Offsite and Modern Methods of Construction can not only help us meet our increasing social housing demand but can boost our environmental progress too, writes John Skivington, group director at LHC Group
The government’s well-documented target to deliver 300,000 homes a year by 2025 is still very much in the spotlight.
It’s clear that the current planning system is not conducive to delivering the supply of housing that is needed, particularly genuinely affordable social housing for rent; there is too much reliance placed on the major housebuilders to supply the housing that we desperately need.
Social housing need in particular should be a priority; the National Housing Federation thinks that we need around 90,000 new social rented homes every year, but currently we are only building around 5,000.
Currently, the social housing sector does not have capacity or expertise to build its own houses to meet this demand. At first glance, the proposed removal of Section 106 planning obligations on housebuilders, as outlined in the government’s recent planning white paper, Planning for the Future, also creates a risk that the supply of so-called “affordable housing” from the private sector could also dry up.

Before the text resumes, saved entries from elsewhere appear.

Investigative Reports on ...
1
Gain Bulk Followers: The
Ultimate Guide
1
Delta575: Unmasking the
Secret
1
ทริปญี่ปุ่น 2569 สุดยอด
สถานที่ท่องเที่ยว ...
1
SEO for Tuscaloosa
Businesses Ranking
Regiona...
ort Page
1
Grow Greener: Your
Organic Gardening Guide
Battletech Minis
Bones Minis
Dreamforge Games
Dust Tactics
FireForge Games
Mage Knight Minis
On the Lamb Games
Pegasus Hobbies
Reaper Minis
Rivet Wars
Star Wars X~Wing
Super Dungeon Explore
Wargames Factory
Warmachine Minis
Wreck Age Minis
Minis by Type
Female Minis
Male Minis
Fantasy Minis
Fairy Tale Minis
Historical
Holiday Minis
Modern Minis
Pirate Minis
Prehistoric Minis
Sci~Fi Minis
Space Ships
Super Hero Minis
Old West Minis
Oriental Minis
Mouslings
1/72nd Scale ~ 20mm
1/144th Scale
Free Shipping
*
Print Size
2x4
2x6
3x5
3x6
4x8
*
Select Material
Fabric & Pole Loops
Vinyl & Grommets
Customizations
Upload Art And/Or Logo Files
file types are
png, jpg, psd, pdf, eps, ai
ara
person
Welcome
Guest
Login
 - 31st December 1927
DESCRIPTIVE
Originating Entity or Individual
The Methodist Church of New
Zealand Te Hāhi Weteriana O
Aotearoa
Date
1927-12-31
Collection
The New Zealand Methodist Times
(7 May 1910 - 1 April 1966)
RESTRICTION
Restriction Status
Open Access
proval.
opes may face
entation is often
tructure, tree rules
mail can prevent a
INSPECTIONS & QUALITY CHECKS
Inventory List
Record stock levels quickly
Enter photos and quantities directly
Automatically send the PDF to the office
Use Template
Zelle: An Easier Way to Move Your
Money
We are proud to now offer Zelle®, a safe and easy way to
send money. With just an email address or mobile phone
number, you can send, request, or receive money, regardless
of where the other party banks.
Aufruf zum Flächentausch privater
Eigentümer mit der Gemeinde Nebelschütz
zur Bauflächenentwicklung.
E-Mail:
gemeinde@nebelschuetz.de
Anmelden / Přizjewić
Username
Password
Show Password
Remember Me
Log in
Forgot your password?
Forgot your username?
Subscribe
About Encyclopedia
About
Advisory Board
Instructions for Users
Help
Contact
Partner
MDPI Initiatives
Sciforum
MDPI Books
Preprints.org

But there is another way to look at this policy change on Section 106, whereby it could provide exactly the catalyst needed for transformational change, giving local authorities and other social landlords more control over local plans, including prioritising council-built affordable housing and more social homes to rent. This was a key feature in the housing white paper of 2017.
LHC has broadly welcomed the planning white paper, published in August, which outlines the government’s long-term proposals for a radical overhaul of England’s planning system. We want to see the public sector build its own capacity for the future.

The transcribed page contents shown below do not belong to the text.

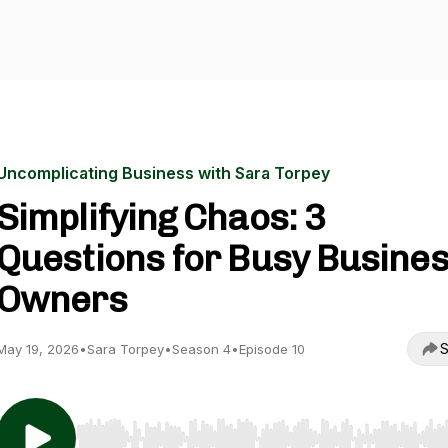
Uncomplicating Business with Sara Torpey
Simplifying Chaos: 3
Questions for Busy Busine
Owners
S
May 19, 2026
•
Sara Torpey
•
Season 4
•
Episode 10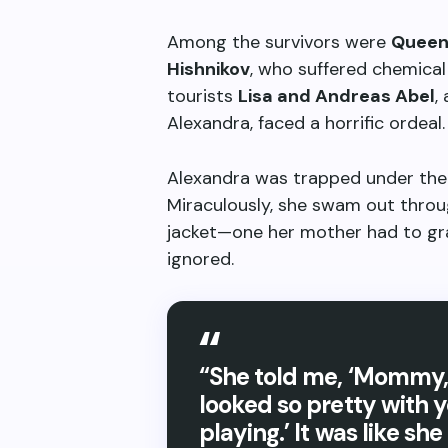
Among the survivors were
Queen
Hishnikov
, who suffered chemical
tourists
Lisa and Andreas Abel
,
Alexandra, faced a horrific ordeal.
Alexandra was trapped under the b
Miraculously, she swam out through
jacket—one her mother had to gra
ignored.
“She told me, ‘Mommy, 
looked so pretty with 
playing.’ It was like sh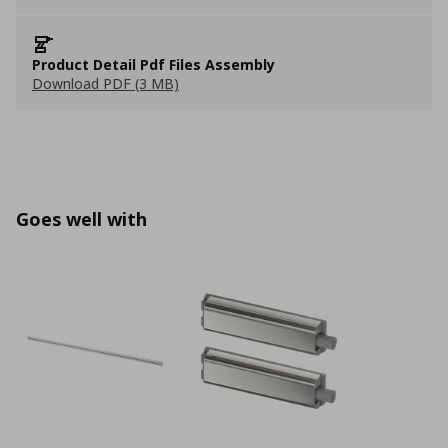
Product Detail Pdf Files Assembly
Download PDF (3 MB)
Goes well with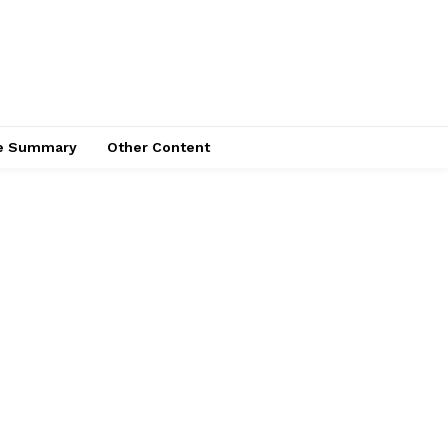
ce Summary
Other Content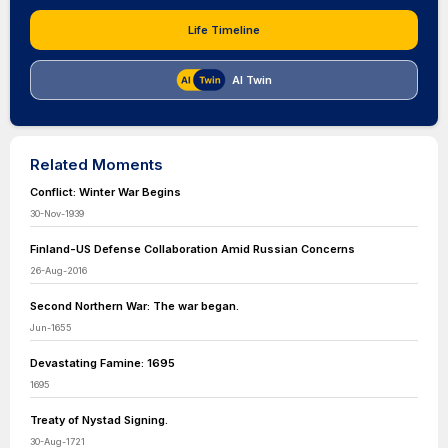
Life Timeline
AI Twin
Related Moments
Conflict: Winter War Begins
30-Nov-1939
Finland-US Defense Collaboration Amid Russian Concerns
26-Aug-2016
Second Northern War: The war began.
Jun-1655
Devastating Famine: 1695
1695
Treaty of Nystad Signing.
30-Aug-1721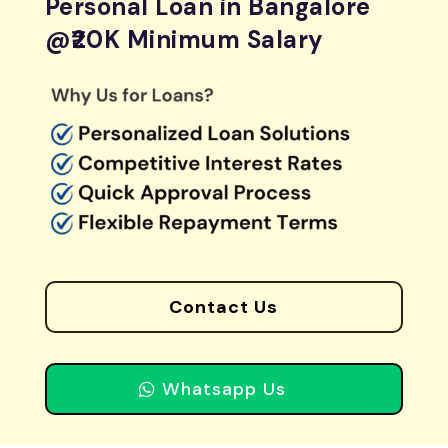
Personal Loan in Bangalore
@₹20K Minimum Salary
Contact Us
Whatsapp Us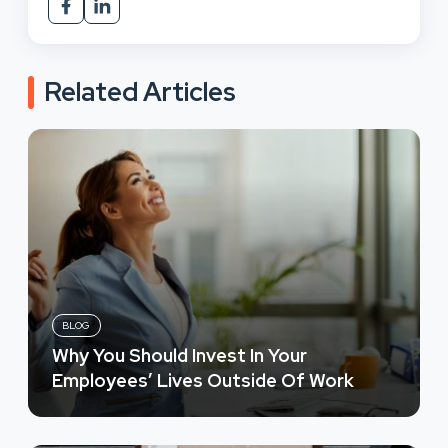
Related Articles
BLOG
Why You Should Invest In Your
Employees’ Lives Outside Of Work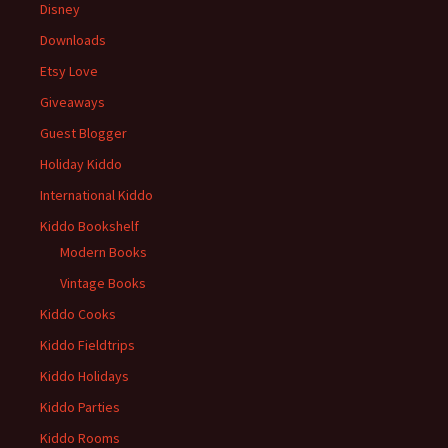
Disney
Downloads
Etsy Love
Giveaways
Guest Blogger
Holiday Kiddo
International Kiddo
Kiddo Bookshelf
Modern Books
Vintage Books
Kiddo Cooks
Kiddo Fieldtrips
Kiddo Holidays
Kiddo Parties
Kiddo Rooms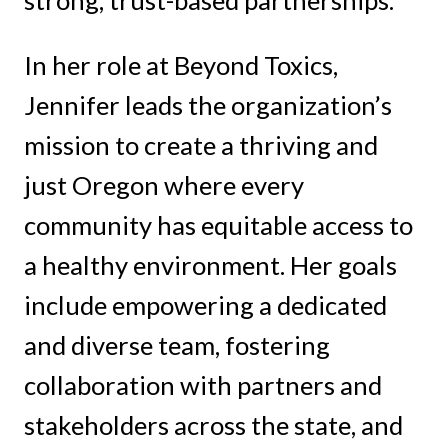
In her role at Beyond Toxics,
Jennifer leads the organization’s
mission to create a thriving and
just Oregon where every
community has equitable access to
a healthy environment. Her goals
include empowering a dedicated
and diverse team, fostering
collaboration with partners and
stakeholders across the state, and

Meeting the social housing demand
We were particularly pleased to see support laid out for SME developers and housebuilders which seek to use Modern Methods of Construction (MMC) to meet local authorities’ housing need.
MMC has been identified as one of the key factors for transforming the industry within the Reinvent phase of the Construction Leadership Council’s Roadmap to Recovery and can help deliver housing at pace. Some reports indicate that MMC homes can be constructed 30% faster than traditional methods and with up to a 25% reduction in costs. This is magnified in Build to Rent homes, where speed of construction accelerates rent revenues and lowers financial costs.
But meeting this demand isn’t the only reason why MMC homes are a viable option – we must also factor in our switch to zero-carbon buildings. The planning white paper set out proposals “that actively encourages sustainable, beautiful, safe and useful development” and that those developments create a “net gain” for the environment, not just “no net harm”.
The government wants to ensure that its new homes are environmentally friendly and contribute to climate change goals. In particular, MMC has been proven to help achieve this: a recent report published by Cast Consultancy and HTA Design indicates that offsite technology can result in a 40% reduction in emissions when compared with traditional construction, including a dramatic improvement in embodied CO2 emissions.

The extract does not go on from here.